__EXTRACTED MATERIAL__

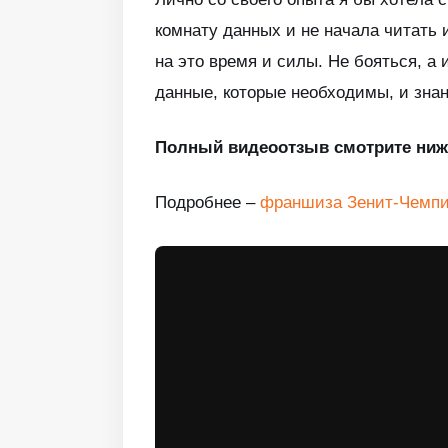
комнату данных и не начала читать
на это время и силы. Не бояться, а 
данные, которые необходимы, и знан
Полный видеоотзыв смотрите ниж
Подробнее –
франшиза Зенит-Чемпи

__WORK TO BE COMPLETED__
I would like the data above transcribed exactly, with its pictures left out.

__EXERCISE ANSWER__
комнату данных и не начала читать
на это время и силы. Не бояться, а 
данные, которые необходимы, и знан
Полный видеоотзыв смотрите ниж
Подробнее –
франшиза Зенит-Чемпи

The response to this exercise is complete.